Calories: 280s
Protein: 18g
Carbohydrates: 22g
Fat: 12g
Fiber: 5g
Sodium: 420mg
Ingredients:
1 large head green cabbage (about 2 lbs/900g)
1 lb (450g) ground beef
1 cup (200g) cooked rice
1 medium onion, finely chopped
2 cloves garlic, minced
1 can (14.5 oz/411g) diced tomatoes
1 can (8 oz/227g) tomato sauce
1 tablespoon (15ml) olive oil
1 teaspoon (5g) salt
1/2 teaspoon (2.5g) black pepper
1 teaspoon (5g) dried oregano
1/2 teaspoon (2.5g) paprika
1/2 cup (120ml) beef broth
Instructions:
1. Bring a large pot of water to boil. Carefully remove 12 large outer leaves from the cabbage head. Blanch leaves in boiling water for 2-3 minutes until pliable. Drain and set aside.
2. In a skillet, heat olive oil over medium heat. Add chopped onion and cook until translucent, about 5 minutes. Add garlic and cook for 1 more minute.
3. In a mixing bowl, combine ground beef, cooked rice, half of the cooked onion mixture, salt, pepper, and oregano. Mix well.
4. Place about 1/4 cup of the beef mixture in the center of each cabbage leaf. Fold in sides and roll up tightly.

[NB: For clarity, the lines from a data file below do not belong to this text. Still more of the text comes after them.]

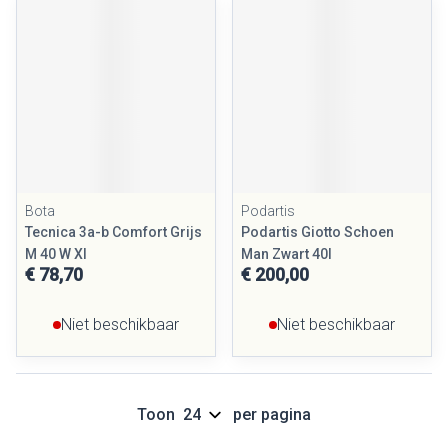
Bota
Podartis
Tecnica 3a-b Comfort Grijs
Podartis Giotto Schoen
M 40 W Xl
Man Zwart 40l
€ 78,70
€ 200,00
Niet beschikbaar
Niet beschikbaar
Toon
per pagina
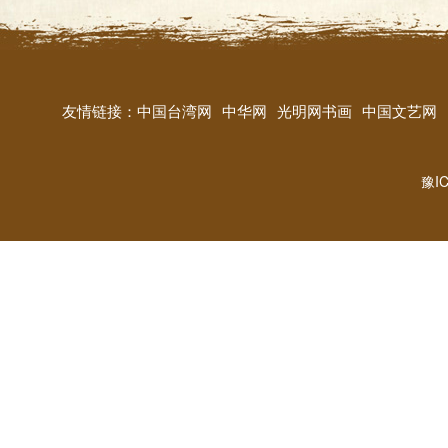
友情链接：
中国台湾网
中华网
光明网书画
中国文艺网
豫IC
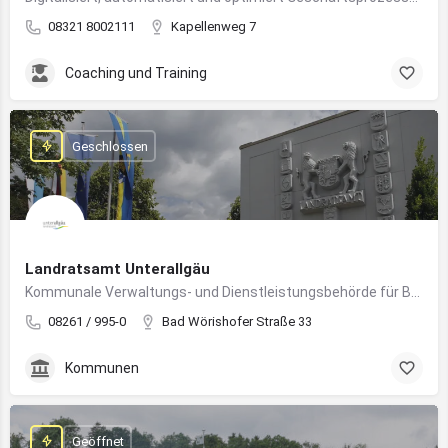
08321 8002111
Kapellenweg 7
Coaching und Training
Geschlossen
Landratsamt Unterallgäu
Kommunale Verwaltungs- und Dienstleistungsbehörde für Bürger:innen und Unternehmen im Landkreis Unterallgäu
08261 / 995-0
Bad Wörishofer Straße 33
Kommunen
Geöffnet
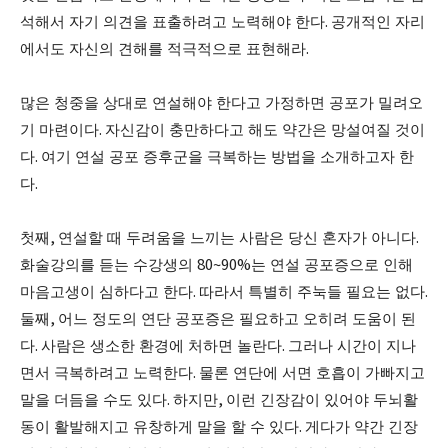
석해서 자기 의견을 표출하려고 노력해야 한다
.
공개적인 자리
에서도 자신의 견해를 적극적으로 표현해라
.
많은 청중을 상대로 연설해야 한다고 가정하면 공포가 밀려오
기 마련이다
.
자신감이 충만하다고 해도 약간은 망설여질 것이
다
.
여기 연설 공포 증후군을 극복하는 방법을 소개하고자 한
다
.
첫째
,
연설할 때 두려움을 느끼는 사람은 당신 혼자가 아니다
.
화술강의를 듣는 수강생의
80~90%
는 연설 공포증으로 인해
마음고생이 심하다고 한다
.
따라서 특별히 주눅들 필요는 없다
.
둘째
,
어느 정도의 연단 공포증은 필요하고 오히려 도움이 된
다
.
사람은 생소한 환경에 처하면 놀란다
.
그러나 시간이 지나
면서 극복하려고 노력한다
.
물론 연단에 서면 호흡이 가빠지고
말을 더듬을 수도 있다
.
하지만
,
이런 긴장감이 있어야 두뇌활
동이 활발해지고 유창하게 말을 할 수 있다
.
게다가 약간 긴장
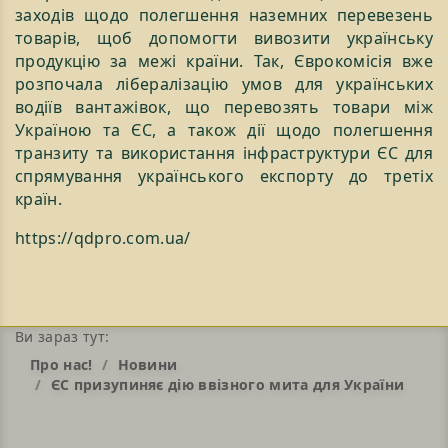
заходів щодо полегшення наземних перевезень
товарів, щоб допомогти вивозити українську
продукцію за межі країни. Так, Єврокомісія вже
розпочала лібералізацію умов для українських
водіїв вантажівок, що перевозять товари між
Україною та ЄС, а також дії щодо полегшення
транзиту та використання інфраструктури ЄС для
спрямування українського експорту до третіх
країн.
https://qdpro.com.ua/
Ви зараз тут:
Про нас!
Новини
ЄС призупиняє дію ввізного мита для України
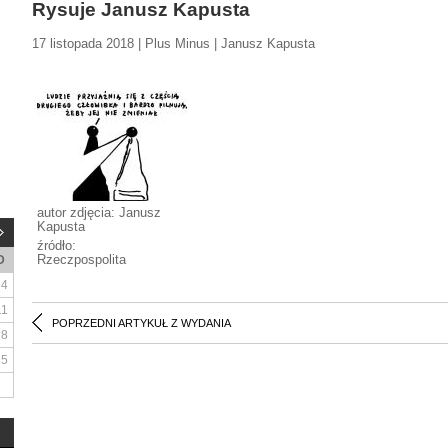
Rysuje Janusz Kapusta
17 listopada 2018 | Plus Minus | Janusz Kapusta
autor zdjęcia: Janusz
Kapusta
źródło:
Rzeczpospolita
D
4
11
POPRZEDNI ARTYKUŁ Z WYDANIA
18
25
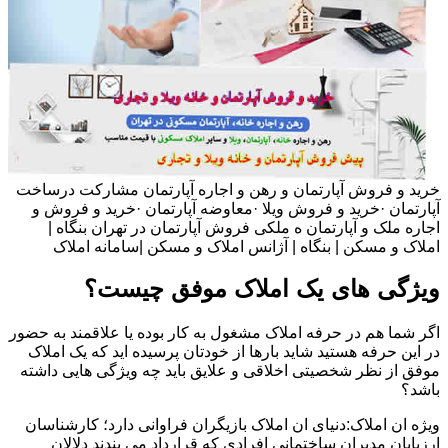
خرید و فروش آپارتمان و رهن و اجاره آپارتمان مشارکت درساخت
آپارتمان ·خرید و فروش ویلا ·معاوضه آپارتمان ·خرید و فروش و
اجاره ملک و آپارتمان ه ملکی فروش آپارتمان در تهران بنگاه |
املاک و مسکن | بنگاه | آژانس املاک و مسکن |سامانه املاک
ویژگی های یک املاک موفق چیست؟
اگر شما هم در حرفه املاک مشغول به کار بوده یا علاقمند به حضور
در این حرفه هستید شاید بارها از خودتان پرسیده اید که یک املاک
موفق از نظر شخصیتی اخلاقی و علایق باید چه ویژگی هایی داشته
باشد؟
ویژه ان املاک:دنیای ان املاک بازیگران فراوانی دارد؛ کارشناسان
ارزیابان مدیران ساختمانی افرادی که قرارداد می بندند دلالان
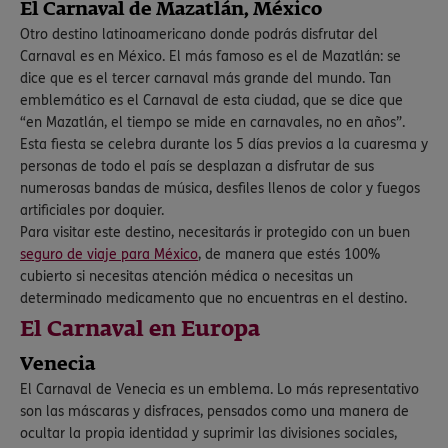
El Carnaval de Mazatlán, México
Otro destino latinoamericano donde podrás disfrutar del
Carnaval es en México. El más famoso es el de Mazatlán: se
dice que es el tercer carnaval más grande del mundo. Tan
emblemático es el Carnaval de esta ciudad, que se dice que
“en Mazatlán, el tiempo se mide en carnavales, no en años”.
Esta fiesta se celebra durante los 5 días previos a la cuaresma y
personas de todo el país se desplazan a disfrutar de sus
numerosas bandas de música, desfiles llenos de color y fuegos
artificiales por doquier.
Para visitar este destino, necesitarás ir protegido con un buen
seguro de viaje para México
, de manera que estés 100%
cubierto si necesitas atención médica o necesitas un
determinado medicamento que no encuentras en el destino.
El Carnaval en Europa
Venecia
El Carnaval de Venecia es un emblema. Lo más representativo
son las máscaras y disfraces, pensados como una manera de
ocultar la propia identidad y suprimir las divisiones sociales,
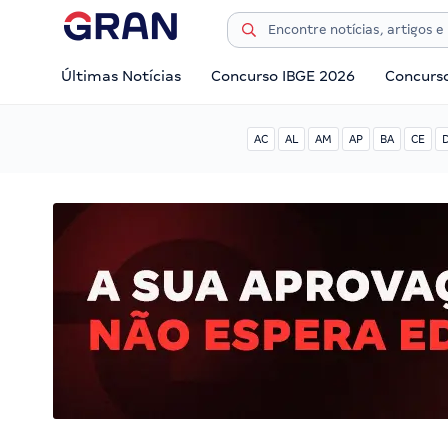
Últimas Notícias
Concurso IBGE 2026
Concurs
AC
AL
AM
AP
BA
CE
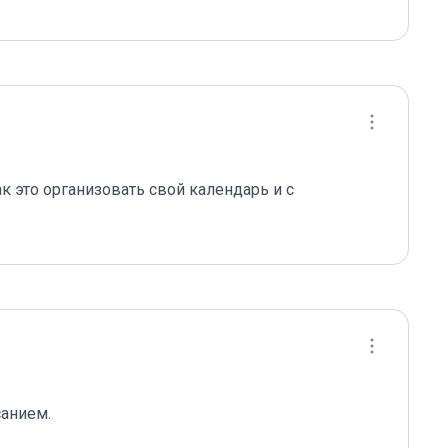
 это организовать свой календарь и с 
санием.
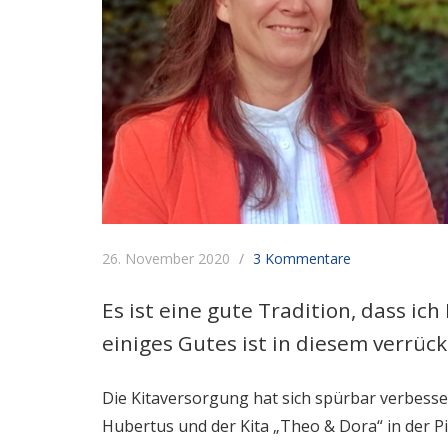
26. November 2020
3 Kommentare
Es ist eine gute Tradition, dass i
einiges Gutes ist in diesem verrück
Die Kitaversorgung hat sich spürbar verbesser
Hubertus und der Kita „Theo & Dora“ in der P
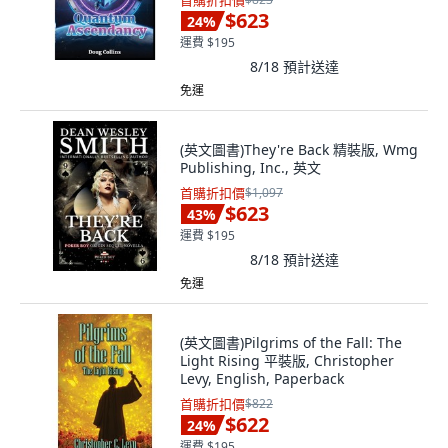
首購折扣價
$623
24
%
運費 $195
8/18
預計送達
免運
(英文圖書)They're Back 精裝版, Wmg
Publishing, Inc., 英文
首購折扣價
$1,097
$623
43
%
運費 $195
8/18
預計送達
免運
(英文圖書)Pilgrims of the Fall: The
Light Rising 平裝版, Christopher
Levy, English, Paperback
首購折扣價
$822
$622
24
%
運費 $195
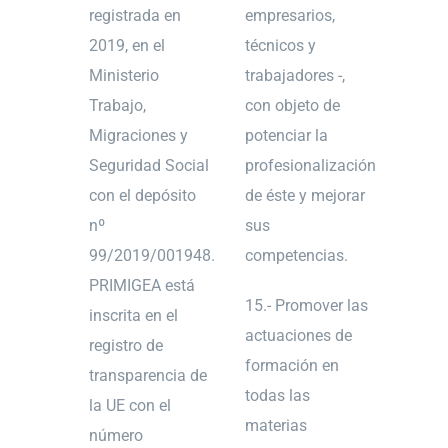
registrada en
empresarios,
2019, en el
técnicos y
Ministerio
trabajadores -,
Trabajo,
con objeto de
Migraciones y
potenciar la
Seguridad Social
profesionalización
con el depósito
de éste y mejorar
nº
sus
99/2019/001948.
competencias.
PRIMIGEA está
15.- Promover las
inscrita en el
actuaciones de
registro de
formación en
transparencia de
todas las
la UE con el
materias
número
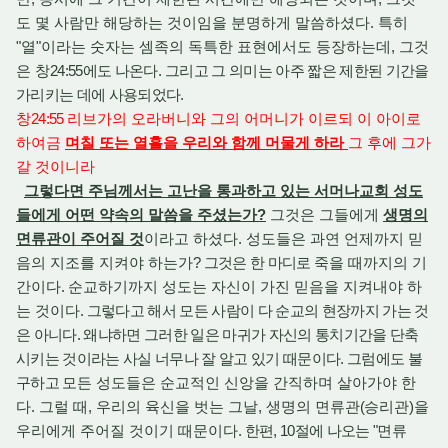
도 몇 사람만 해당하는 것이임을 분명하게 말씀하셨다. 특히
"열"이라는 숫자는 셈족의 독특한 표현에서도 등장하는데, 그것
은 창
24:55에도 나온
다
. 그리고 그 의미는 아주 짧은 제한된 기간을
가리키는 데에 사용되었다.
창
24:55
리브가의 오라버니와 그의 어머니가 이르되 이 아이로
하여금
며칠 또는 열흘을 우리와 함께 머물게 하라
그 후에 그가
갈 것이니라
그렇다면 주님께서는 고난을 통과하고 있는 서머나교회 성도
들에게 어떤 약속의 말씀을 주셨는가?
그것은 그들에게
생명의
면류관이 주어질 것
이라고 하셨다. 성도들은 과연 언제까지 믿
음의 지조를 지켜야 하는가
? 그것은 한 마디로
죽을 때까지의 기
간이다
.
순교하기까지 성도는 자신이 가진 믿음을 지켜내야 하
는 것이다
. 그렇다고 해서 모든 사람이 다 순교의 현장까지 가는 것
은 아니다. 왜냐하면 그러한 일은 마귀가 자신의 통치기간을 단축
시키는 것이라는 사실 너무나 잘 알고 있기 때문이다. 그럼에도 불
구하고
모든 성도들은 순교적인 신앙을 간직하며 살아가야 한
다. 그럴 때, 우리의 육신을 벗는 그날, 생명의 면류관
(
승리관
)
을
우리에게 주어질 것이기 때문이다
. 한편, 10절에 나오는 "
면류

5. In the same skillet, combine remaining onion mixture, diced tomatoes, tomato sauce, beef broth, and paprika. Bring to a simmer.
6. Arrange cabbage rolls seam-side down in the skillet with sauce. Cover and simmer for 45-50 minutes until cabbage is tender and beef is cooked through.
7. Serve hot with sauce spooned over the top.